The unified structure Anderson recommends is based on the arrangements for scrutinising intrusive surveillance, which covers bugging people’s homes and cars. A team of surveillance commissioners – mostly former judges – work alongside a team of inspectors, drawn mainly from the police. All are answerable to a chief commissioner, currently Sir Christopher Rose.
Lord Judge, the former lord chief justice, succeeds Rose next month and would be the obvious person to head Anderson’s proposed surveillance and intelligence commission if his recommendations find their way into the government’s forthcoming Investigatory Powers Bill. It is not quite judicial oversight because the judges who would run it are likely to have retired. But their personal authority remains undiminished.
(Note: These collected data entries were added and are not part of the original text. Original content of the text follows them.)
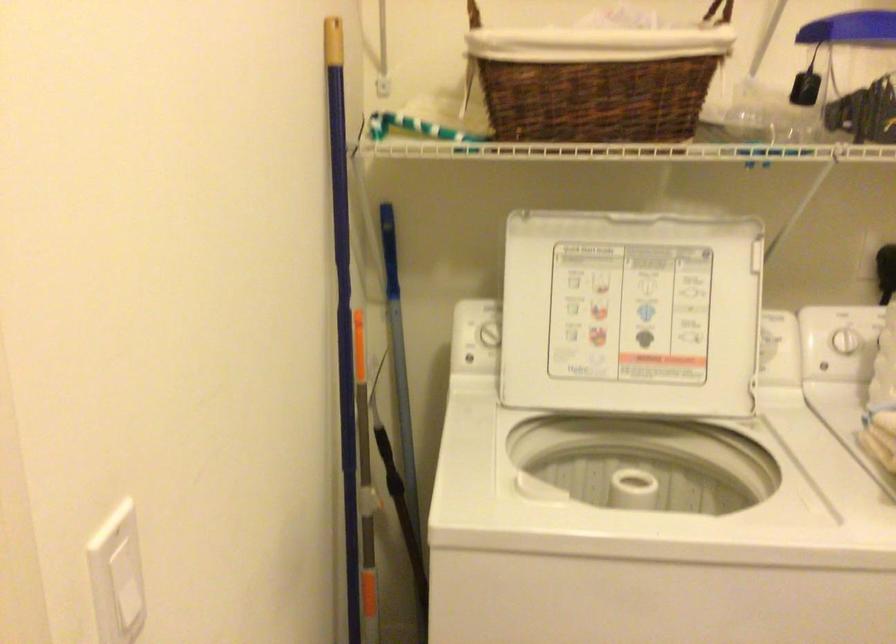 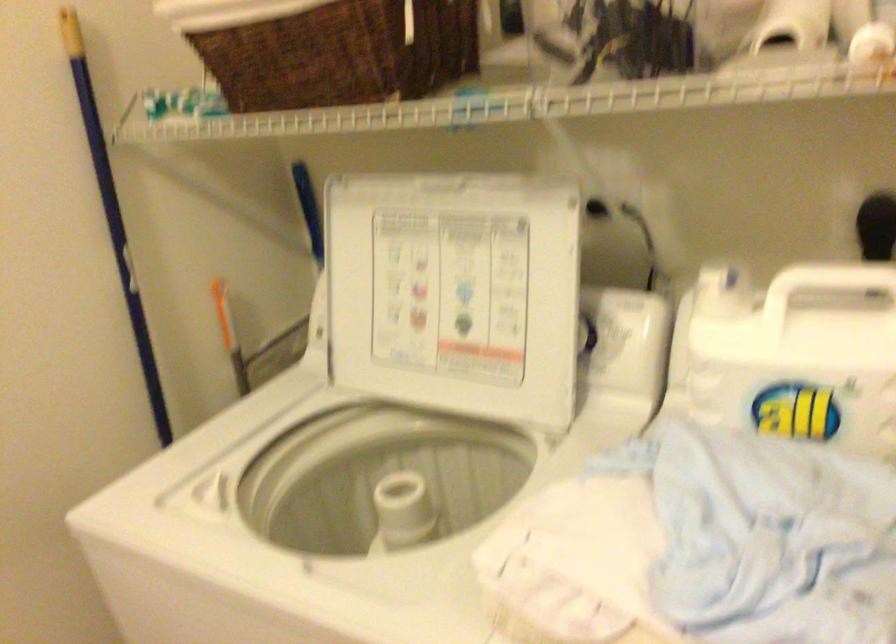 In the second image, find the point that corresponds to pixel 770 330 in the first image.

(616, 325) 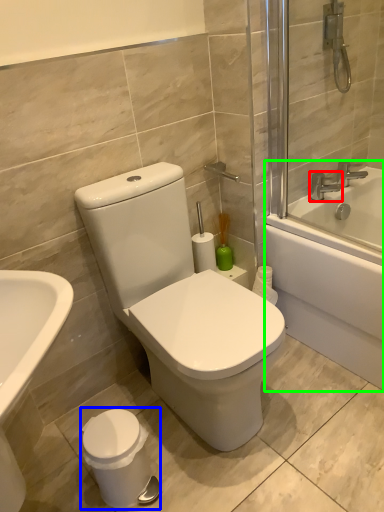 Question: Which object is positioned closest to tap (highlighted by a red box)? Select from porcelain (highlighted by a blue box) and bathtub (highlighted by a green box).

Choices:
 (A) porcelain
 (B) bathtub

Answer: (B) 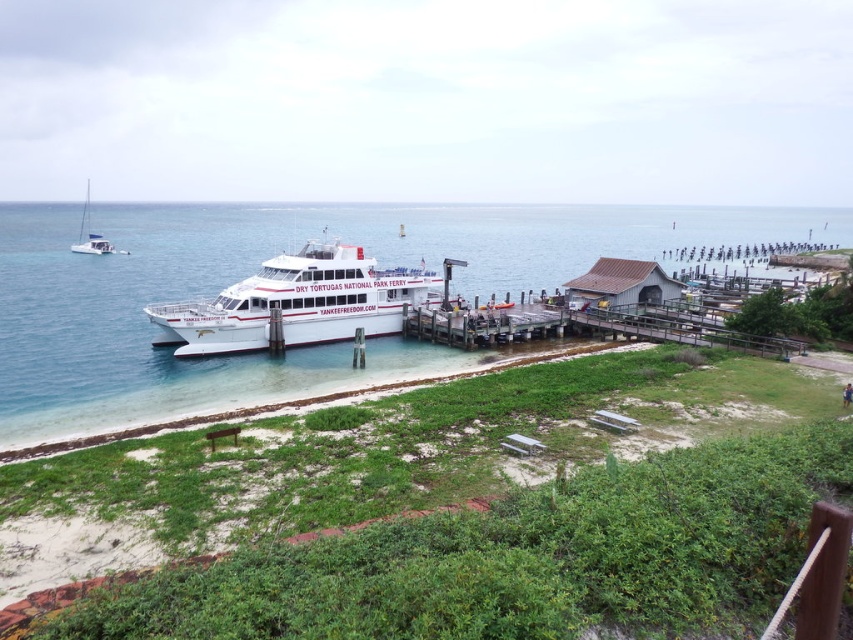 Looking at this image, who is more distant from viewer, (131, 403) or (80, 241)?

The point (80, 241) is behind.

You are a GUI agent. You are given a task and a screenshot of the screen. Output one action in this format:
    pyautogui.click(x=<x>, y=<y>)
    Task: Click on the clear blue water at center
    The width and height of the screenshot is (853, 640).
    Given the screenshot: What is the action you would take?
    coord(259,268)

Is white matte ferry at center positioned in front of white glossy sailboat at upper left?

Yes, it is in front of white glossy sailboat at upper left.

Who is more distant from viewer, [322,278] or [73,252]?

Positioned behind is point [73,252].

Is point (331, 272) closer to camera compared to point (77, 250)?

That is True.

Image resolution: width=853 pixels, height=640 pixels. In order to click on white matte ferry at center in this screenshot , I will do `click(299, 301)`.

Who is more distant from viewer, [51,417] or [244,310]?

The point [244,310] is more distant.

Between clear blue water at center and white matte ferry at center, which one appears on the right side from the viewer's perspective?

From the viewer's perspective, white matte ferry at center appears more on the right side.

The height and width of the screenshot is (640, 853). In order to click on clear blue water at center in this screenshot , I will do `click(259, 268)`. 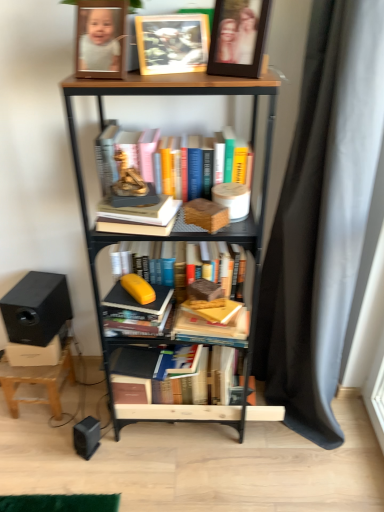 Image resolution: width=384 pixels, height=512 pixels. Find the location of `free space above hardcover book at center, the 3th book ordered from the bottom (from a real-world perspective)`. free space above hardcover book at center, the 3th book ordered from the bottom (from a real-world perspective) is located at coordinates (140, 198).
The security services, while aware that there is no going back two years to the days before some of their capabilities were revealed by the US National Security Agency contractor Edward Snowden, are still wary about the new world of oversight and transparency that Anderson is calling for. They value the close relationship with ministers that results from the current warrant system.
And they are concerned that bringing authorisation and inspection into a single body will allow the new commission to ‘mark its own homework’, a charge that Anderson says is simply not borne out by experience of how the surveillance commissioners operate.
But it is a model that the agencies can live with. If replacing ministers with judges will restore public confidence in their work, it is a price that is well worth paying.